宿儺は結界で空間を分断せずに生得領域を具現化する「閉じない領域」を展開可能。現代の術師・受肉した過去の術師からも、ありえない」と断言する離れ技。
領域内の呪力を帯びたモノには「捌」、呪力の無いモノには「解」が領域が消えるまで絶え間なく浴びせる。
「結界で相手を閉じ込めない」という性質を「相手に逃げ道を与える」という縛りにすることで、領域の効果範囲は指15本の時点で最大半径約200mにまで拡大されている。

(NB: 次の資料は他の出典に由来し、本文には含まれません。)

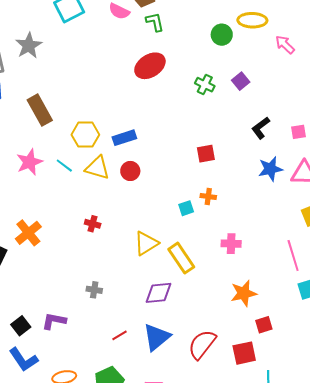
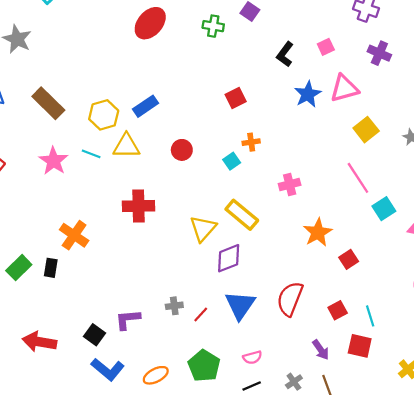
red circle: (130, 171) -> (182, 150), moved
red cross: (93, 224) -> (138, 206), size x1.8
yellow triangle: (146, 243) -> (203, 229), moved
gray cross: (94, 290) -> (174, 306), moved
red square: (244, 353) -> (338, 310), moved, size x0.7

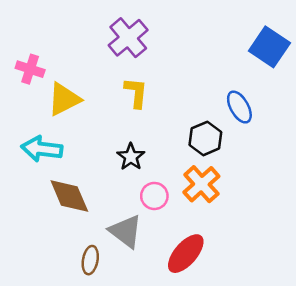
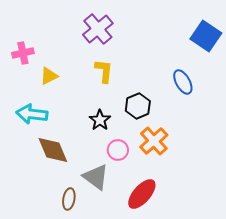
pink cross: (30, 69) -> (23, 53), turned -30
yellow triangle: (64, 99) -> (49, 76), size x0.7
black hexagon: (205, 138) -> (138, 106), moved

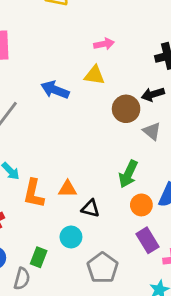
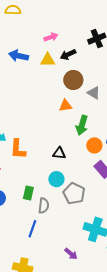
blue arrow: (55, 90) -> (19, 56), moved
black arrow: (153, 94) -> (68, 55), moved
orange triangle: (68, 189) -> (65, 106), moved
cyan circle: (71, 237) -> (56, 179), moved
gray semicircle: (22, 279) -> (44, 206), moved

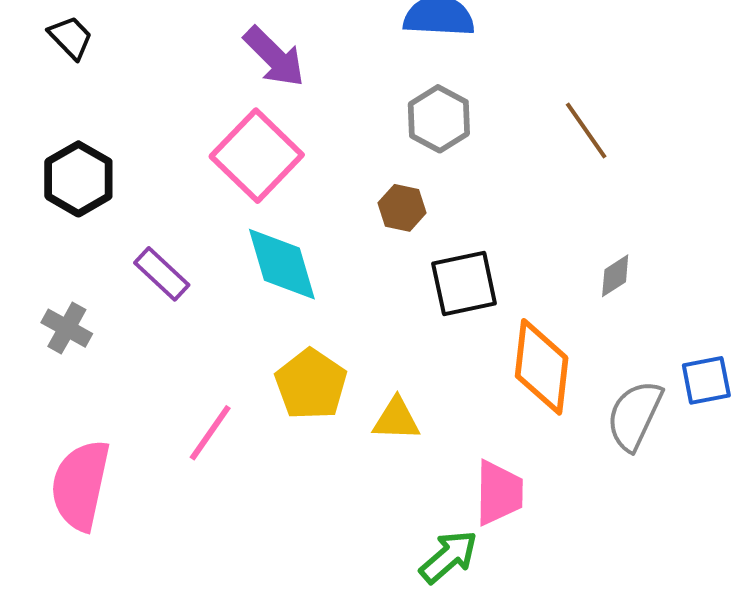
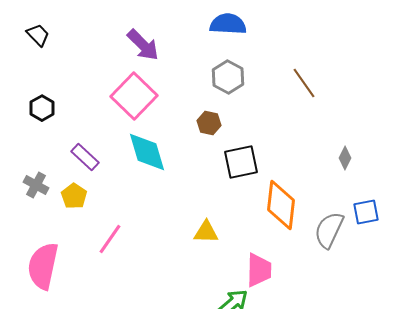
black hexagon: (78, 179) -> (42, 108), size x0.7
gray diamond: (615, 276) -> (345, 158), moved, turned -30
yellow pentagon: (311, 384) -> (74, 196), moved, size x0.7

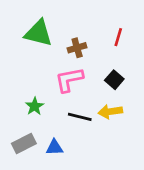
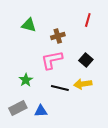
green triangle: (39, 33) -> (29, 25), size x0.7
red line: (118, 37) -> (88, 20), moved

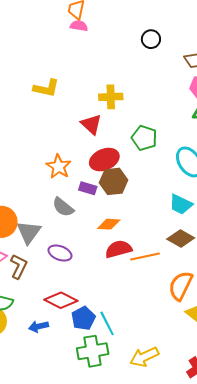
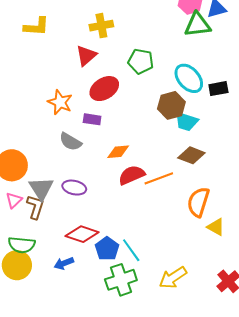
red triangle: (91, 124) -> (86, 56), turned 45
brown hexagon: (113, 181) -> (171, 105), moved
gray triangle: (29, 232) -> (41, 189), moved

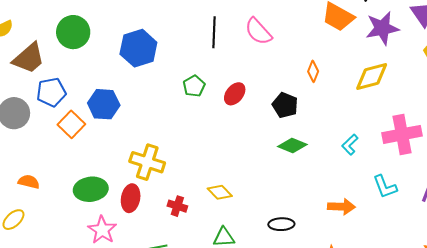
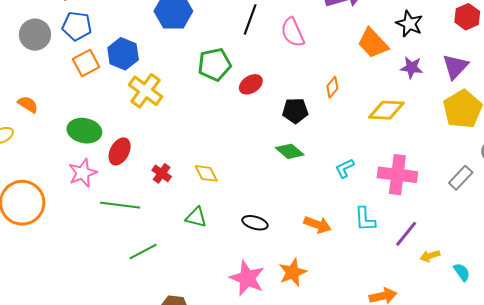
purple star: (382, 28) -> (411, 68), size x0.7
green pentagon: (194, 86) -> (215, 64), size x1.5
black pentagon: (285, 105) -> (295, 111), turned 30
yellow cross: (147, 162) -> (145, 91), moved

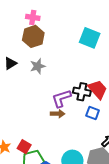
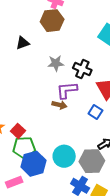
gray star: (38, 66) -> (56, 63), moved
black cross: (82, 92) -> (82, 69), moved

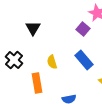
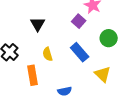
black triangle: (33, 28) -> (38, 24), moved

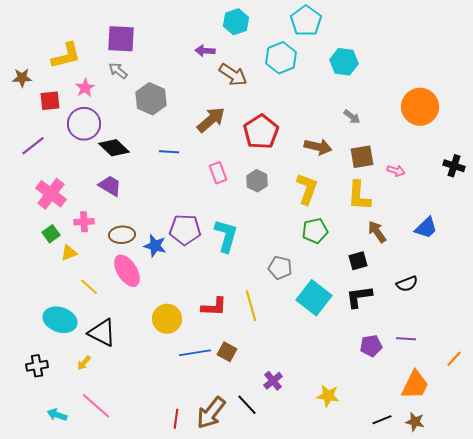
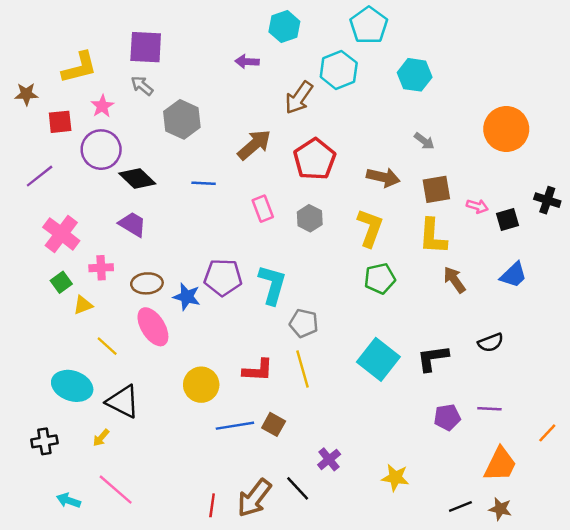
brown arrow: (233, 75) -> (299, 98), moved, turned 92
black square: (358, 261) -> (507, 219), moved
gray pentagon: (280, 268) -> (304, 323), moved

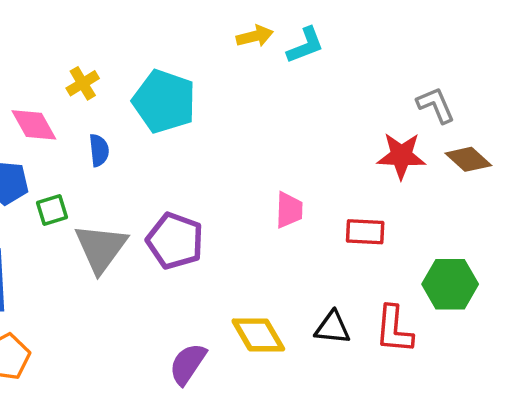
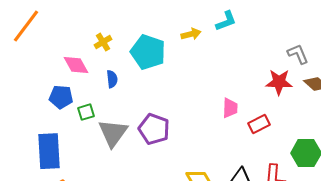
yellow arrow: (255, 36) -> (191, 34), moved
pink trapezoid: (289, 210) -> (230, 108), moved
red rectangle: (365, 232) -> (259, 124), turned -30

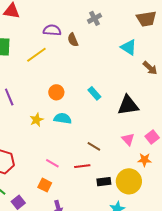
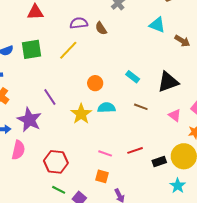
yellow star: (37, 120) -> (81, 114), size x1.5
brown line: (94, 146) -> (141, 107), moved

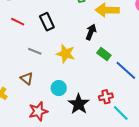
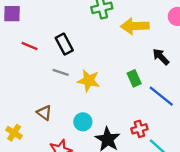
black arrow: (91, 32) -> (161, 57), moved, turned -63
gray line: (35, 51) -> (61, 72), moved
green rectangle: (104, 54) -> (134, 78), turned 32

この縛りにより領域の出入りは自由だが、領域が広い、絶え間なく斬撃が浴びせられるため、一度効果範囲内に捉えられると脱出するのは困難。さらに結界で閉じないために領域同士の押し合いになっても相手の領域の外側にも影響を及ぼせるため、相手の結界に斬撃を浴びせて結界を破壊する事で、閉じた領域相手なら領域の押し合いを無視出来る優位性を備える。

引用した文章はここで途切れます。